Il s’agit d’une réunion politique du Sanhédrin, lequel n’est pas encore érigé en tribunal, comme il le sera au matin du Mercredi Saint. Cette réunion dans le palais de Caïphe, à l’endroit même où Jésus sera traduit dans quelques jours, doit absolument être distinguée, par la date, et même par le lieu, du conseil qui suivit la résurrection de Lazare et qui nous est rapporté par le seul Jean (cf. notre épisode 176 : Conseil des chefs juifs. Jn 11, 45-53). Selon une très ancienne tradition, ce conseil des chefs juifs, officieux et non officiel, s’était tenu dans la maison de campagne de Caïphe, sur le mont dit depuis « du Mauvais Conseil », au sud de Jérusalem, dans la campagne d’alors, au-delà de la vallée de la Géhenne. Nous avions fixé sa date aux environs du 1er mars 33, un mois et quelque avant la Pâque juive. A cette date, Jésus s’était déjà replié sur Ephraïm (cf. notre épisode 177. Jn 11, 54) ; de là, il redescendra dans la vallée du Jourdain, en direction de Jéricho. La décision de principe d’arrêter Jésus y fut arrêtée.

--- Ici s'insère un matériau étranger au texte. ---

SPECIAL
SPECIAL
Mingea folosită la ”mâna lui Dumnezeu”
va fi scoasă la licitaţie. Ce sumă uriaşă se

Ici, nous sommes en présence d’une réunion officielle, exécutoire, consécutive à l’entrée triomphale de Jésus à Jérusalem, à l’expulsion des vendeurs du Temple, et à son enseignement provocateur dans les parvis du Temple pendant la semaine qui vient de s’écouler.

S’il avait nettoyé l’esplanade du Temple et s’il en assurait quotidiennement la police, c’était justement pour y prêcher librement. Mais cette audace tranquille, bien que légale et animée du plus pur zèle, ne plaisait pas, on s’en doute, aux prêtres et aux docteurs.

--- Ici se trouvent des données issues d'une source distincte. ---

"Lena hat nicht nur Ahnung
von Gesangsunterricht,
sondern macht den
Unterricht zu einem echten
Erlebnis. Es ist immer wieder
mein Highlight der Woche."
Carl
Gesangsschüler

On voulait l’arrêter par ruse et le mettre à mort, nous disent Marc (14, 1) et Matthieu (26, 4). On ne pouvait en effet l’appréhender publiquement sur les parvis du Temple, car la foule eût pris son parti : l’idéal eût été de recourir à un traître et de se saisir de Jésus en cachette, en pleine nuit, en dehors du Temple.

Seulement, on ne voyait pas encore comment passer à l’acte. Car on craignait le peuple qui venait l’écouter avec enthousiasme. Et puis, l’on ne détenait aucun prétexte légal pour engager une procédure. On se voyait même contraint de surseoir les délais : « Pas en pleine fête, il faut éviter un tumulte parmi le peuple » nous disent de concert Matthieu grec (26, 5) et Marc (cf. Mc 14, 2). Luc affirme seulement qu’ « ils craignaient le peuple. » (Lc 22, 2). L’arrestation de Jésus est donc reportée après la Pâque. La démarche de Judas, qui est informé de ce qui se trame, viendra les tirer d’embarras. Ça sentait le roussi pour Jésus : c’est pourquoi Judas trahit. En un sens, il va précipiter les événements.